普段なら夢と現実が交差していると、一笑に付(ふ)する程度の問い掛けであった事だろう。
けれども、僕は知っている。
アダムの身体に、アスカの心・・・
その裏に在る精神(スピリッツ)は、『アスカ・ラングレー』・・・
彼女(アスカ・ホーネット)と言う個体(そんざい)は、そもそも心配するに足る問題点を抱えたまま、この世に生を受け、この僕と出逢っていたのだ・・・
「心配しないで、アスカ・・・」
彼女の頬(ほほ)に触れ、僕は僕だけの『真実』と向き合いながら、彼女に向かって諭(さと)すように語り尽くしていた。
僕は君だけの味方だよ・・・ と。
何があっても、アスカ・・・ 君だけの味方なのだから・・・ と。
「言葉なんて要らない・・・ 信じさせてよ・・・」
泣き笑う彼女に近付いて、その唇にキスをした・・・
そのまま抱き寄せて、押し倒し、組み敷いたアスカの全てを黙らせる。
顔を上げ、長い間見つめ合った砂浜の中で、乱れた栗髪の少女は、覚悟を決めるかのように、そっとその瞳(ひとみ)を閉じていた。
『これがこの僕の望みであるのなら、叶えば、消えてしまう・・・』
失われたアスカとの逢瀬を・・・
乳房(ちぶさ)に触れ、再びにその唇を求めた時、不意に過(よ)ぎったその想いが頭の中でこびり付き、離れない・・・
目の前のアスカが虚構であったのであれば、その瞬間、夢幻から目覚めてしまうような不可思議で不明瞭な感覚(あくむ)にさえ、惑(まど)わされ、囚(とら)われてしまう。

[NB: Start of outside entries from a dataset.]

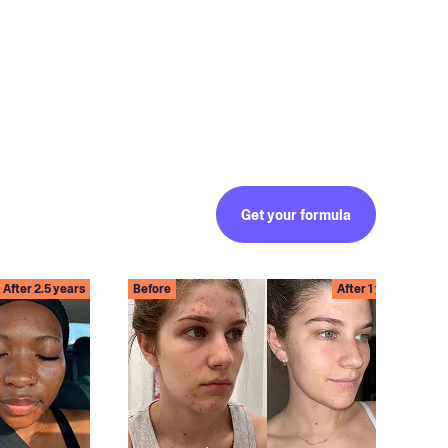
Get your formula
After 2.5 years
Before
After 1 year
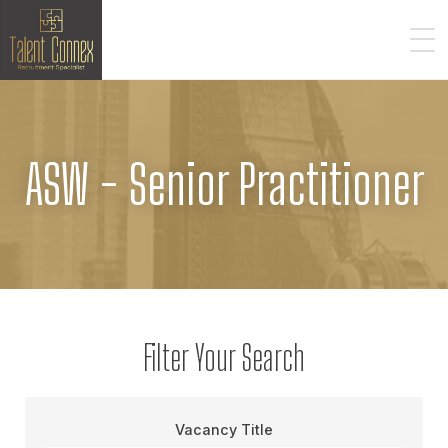
ASW - Senior Practitioner
Filter Your Search
Vacancy Title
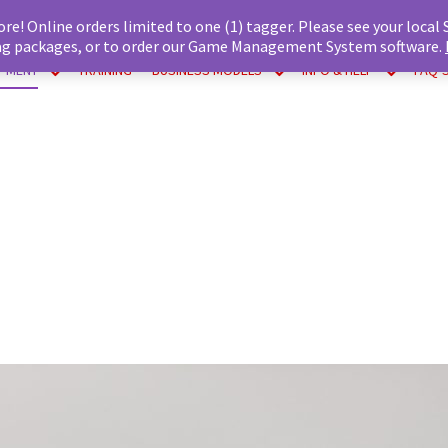
ore! Online orders limited to one (1) tagger. Please see your local
tag packages, or to order our Game Management System software.
IPMENT
TRAINING
BUSINESS MODELS
INFO & HELP
FAQ’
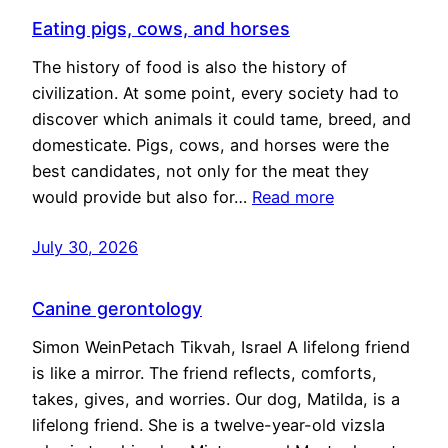
Eating pigs, cows, and horses
The history of food is also the history of
civilization. At some point, every society had to
discover which animals it could tame, breed, and
domesticate. Pigs, cows, and horses were the
best candidates, not only for the meat they
would provide but also for…
Read more
July 30, 2026
Canine gerontology
Simon WeinPetach Tikvah, Israel A lifelong friend
is like a mirror. The friend reflects, comforts,
takes, gives, and worries. Our dog, Matilda, is a
lifelong friend. She is a twelve-year-old vizsla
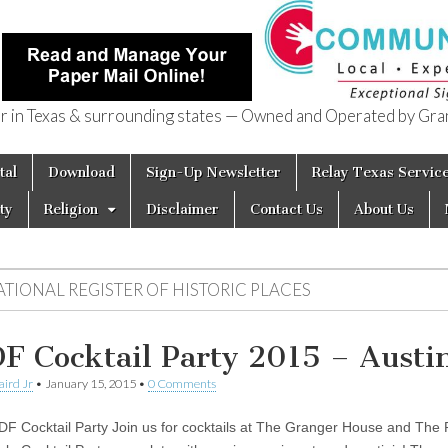
in Texas & surrounding states — Owned and Operated by Gran
of Texas
tal
Download
Sign-Up Newsletter
Relay Texas Servic
ty
Religion
Disclaimer
Contact Us
About Us
ATIONAL REGISTER OF HISTORIC PLACES
F Cocktail Party 2015 – Austi
aird Jr
•
January 15, 2015
•
0 Comments
F Cocktail Party Join us for cocktails at The Granger House and The 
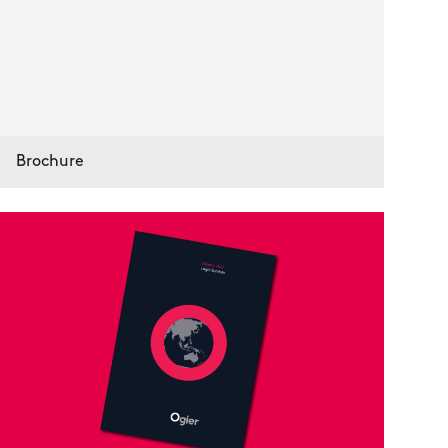
Brochure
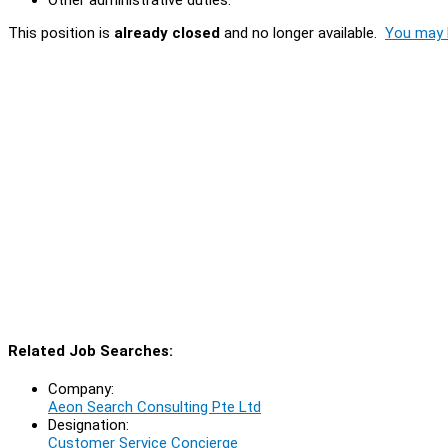
This position is
already closed
and no longer available.
You may l
Related Job Searches:
Company:
Aeon Search Consulting Pte Ltd
Designation:
Customer Service Concierge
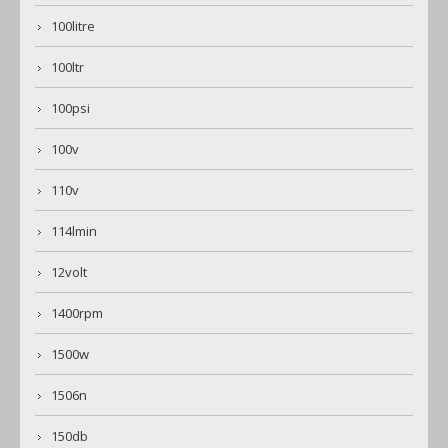
100litre
100ltr
100psi
100v
110v
114lmin
12volt
1400rpm
1500w
1506n
150db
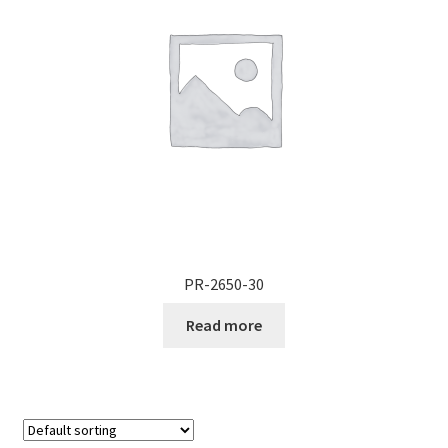
PR-2650-30
Read more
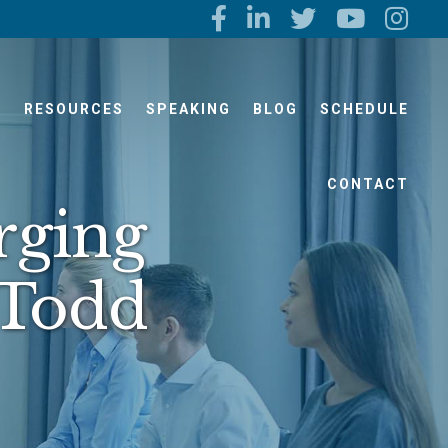
S
RESOURCES
SPEAKING
BLOG
SCHEDULE
CONTACT
rging
 Todd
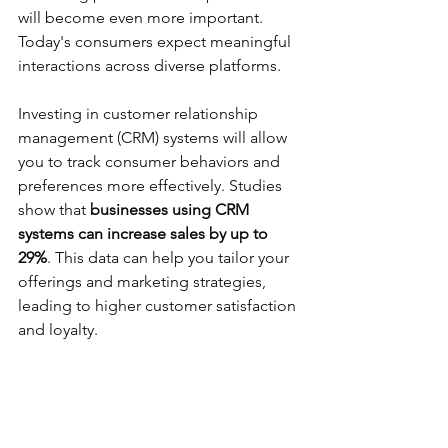
will become even more important. 
Today's consumers expect meaningful 
interactions across diverse platforms.
Investing in customer relationship 
management (CRM) systems will allow 
you to track consumer behaviors and 
preferences more effectively. Studies 
show that 
businesses using CRM 
systems can increase sales by up to 
29%
. This data can help you tailor your 
offerings and marketing strategies, 
leading to higher customer satisfaction 
and loyalty.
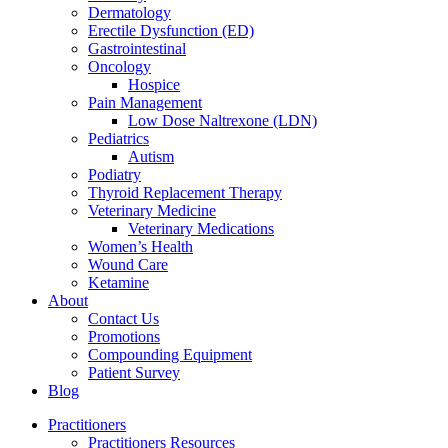
Dermatology
Erectile Dysfunction (ED)
Gastrointestinal
Oncology
Hospice
Pain Management
Low Dose Naltrexone (LDN)
Pediatrics
Autism
Podiatry
Thyroid Replacement Therapy
Veterinary Medicine
Veterinary Medications
Women’s Health
Wound Care
Ketamine
About
Contact Us
Promotions
Compounding Equipment
Patient Survey
Blog
Practitioners
Practitioners Resources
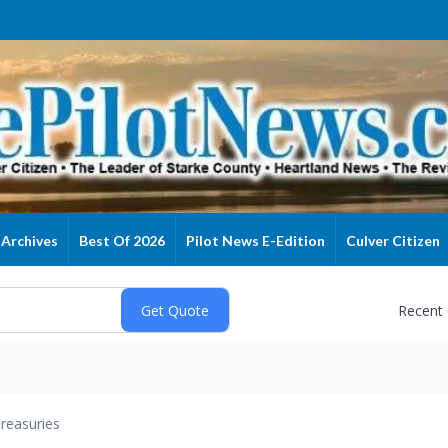
Archives
Best Of 2026
Pilot News E-Edition
Culver Citizen
Recent
reasuries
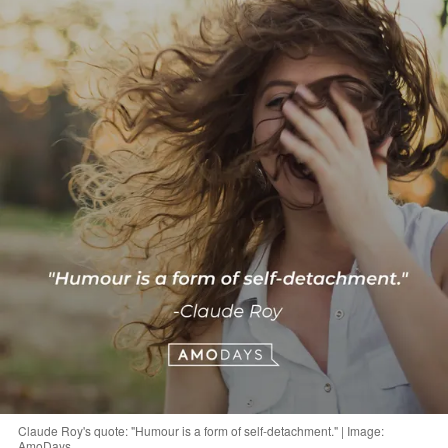
Claude Roy's quote: "Humour is a form of self-detachment." | Image:
AmoDays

『肉体が魂の容(い)れ物である』と言ったのは、誰なのであろう?
霊長の僕達(「じんるい」)は、斯様(かよう)な程度に、肉体そのものに執着し、固執・拘泥して行く『物質(そんざい)』であると言うのに・・・
「来て・・・」
愛(いと)しくて、激しい・・・
全ては真夏の夜(よ)の夢と喩(たと)う程の南国の孤島において、僕たち二人は結ばれた。